You have said much lately about inner silence and emptiness. After two years as your disciple, much of the time, particularly during the meditations at the ashram, my mind seems more than ever to be out of control and working like a computer gone mad. I try to be a witness to the whole absurdity, but the monster goes on and on!

Let the monster go on and on and don’t you be worried. The very worry is the problem, not the monster.

The whole world is going on and on: rivers go on flowing, clouds go on moving in the sky, birds go on chattering in the trees. Just why are you so against only the mind? Let it also go on and on – you be unconcerned.
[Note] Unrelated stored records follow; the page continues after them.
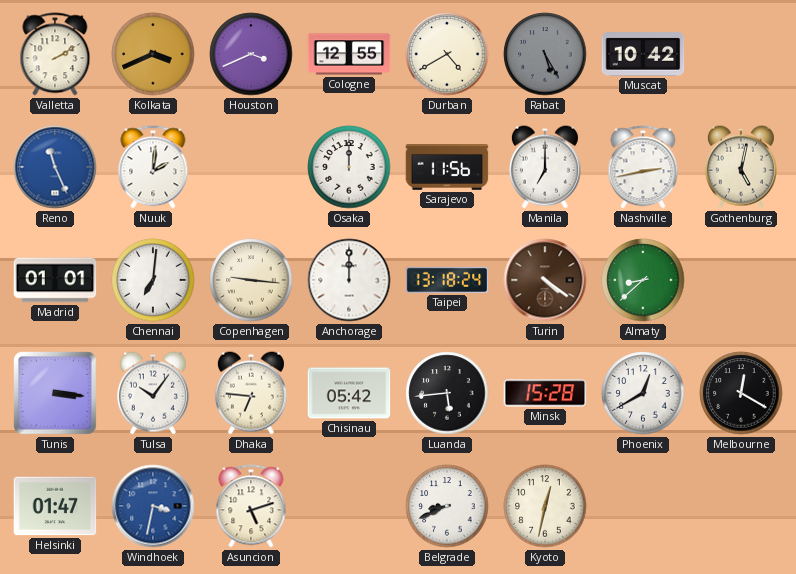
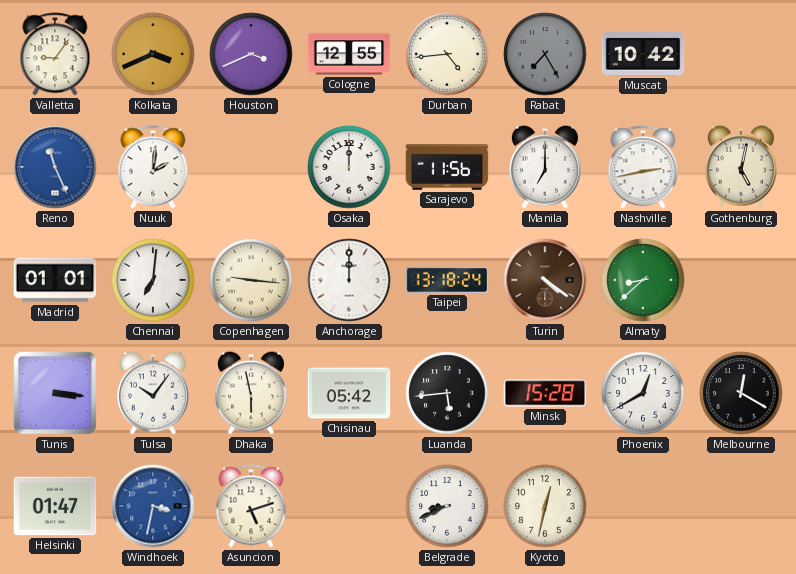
Valletta: 2:10 -> 9:06
Durban: 4:40 -> 4:44
Rabat: 5:25 -> 7:25
Dhaka: 6:46 -> 5:58
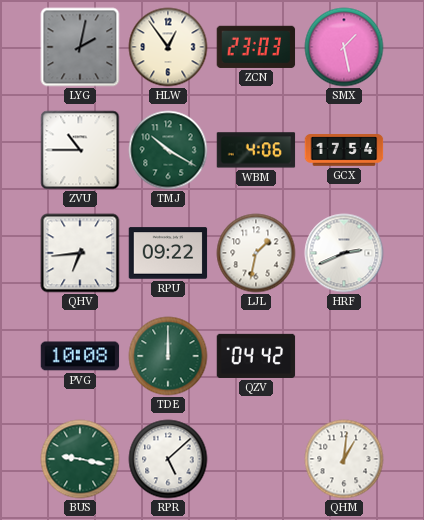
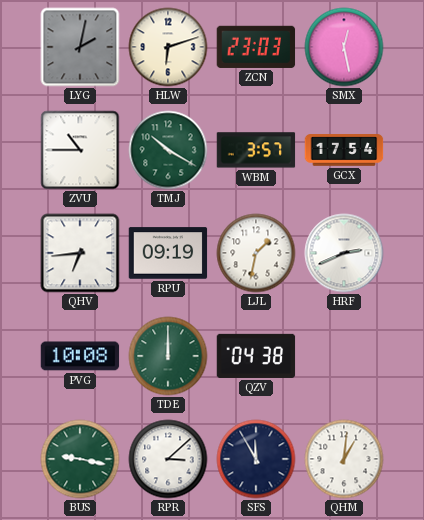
HLW: 12:54 -> 6:12
SMX: 1:28 -> 12:28
WBM: 4:06 -> 3:57
RPU: 09:22 -> 09:19
QZV: 04:42 -> 04:38
RPR: 5:08 -> 3:08
SFS: none -> 11:55
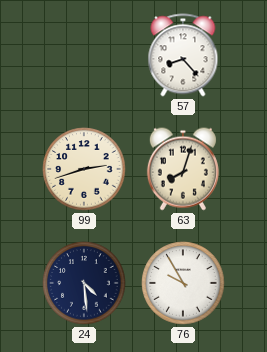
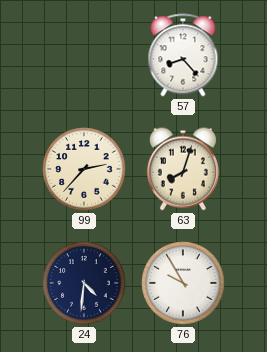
99: 2:42 -> 2:37
24: 4:29 -> 4:31
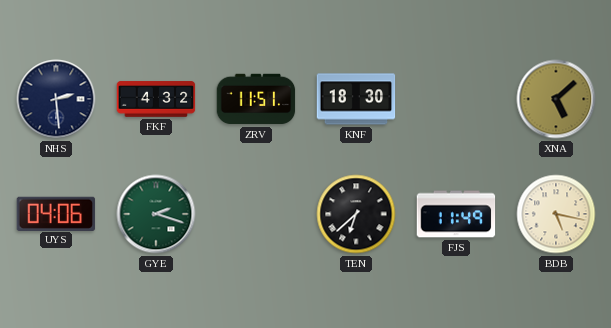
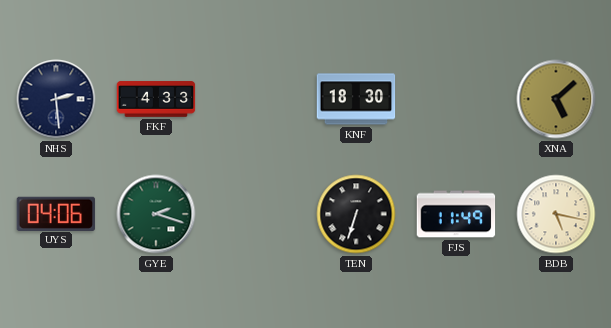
FKF: 4:32 -> 4:33
ZRV: 11:51 -> none
TEN: 6:38 -> 6:33
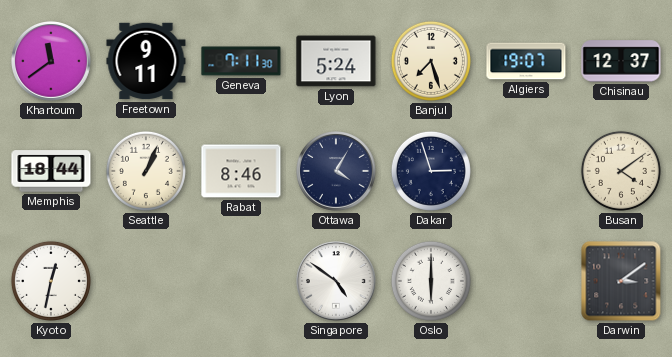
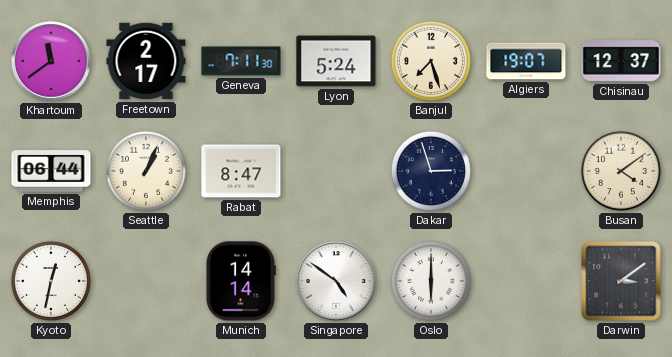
Freetown: 9:11 -> 2:17
Memphis: 18:44 -> 06:44
Rabat: 8:46 -> 8:47
Ottawa: 4:05 -> none
Munich: none -> 14:14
Witnessing is not an effort. When you are unconcerned the witness arises. Be indifferent to the mind; in the climate of indifference the witness arises. The very idea that you have to stop it is wrong, that you have to still it is wrong, that you have to do something about this constant ongoing process is wrong. You are not required to do anything. If you do anything it won’t help – it will help the trouble, not you. That’s why when you meditate you feel the mind going more mad; when you don’t meditate it is not so mad. When you are meditating you are too concerned with the mind, trying your hardest to make it still. Who are you? And why should you be worried about the mind? What is wrong with it? Allow the thoughts, let them move like clouds.

When you are indifferent, suddenly you are watching. With nothing left to do, what will you do? You can only watch, you can only witness – and in witnessing mind stops. Not that you can stop it. Nobody has ever been able to stop the mind, because the stopper is also part of the mind. The idea of meditation is part of the mind too – the idea that if you become silent you will attain to the ultimate is also of the mind. So don’t be stupid! The mind cannot silence the mind. Who is asking this question, you or the mind?

You are not aware of yourself at all; it’s the mind playing tricks. The only thing that can be done, and which is possible, is to be indifferent and let the mind go. When you are indifferent suddenly a distance arises between you and the mind. You still listen to it because it is knocking continuously at your doors, but now you are indifferent. Now, inside, you are not worried whether it goes on or stops, you don’t choose. You say to the mind, “If you want to go on, you go on; if you want to stop, you can stop. It is none of my concern.” This unconcern is needed. In this climate of unconcern and indifference the witness arises. Suddenly you see that the mind never belonged to you; it is a computer, it is a mechanism. You are absolutely separate from it.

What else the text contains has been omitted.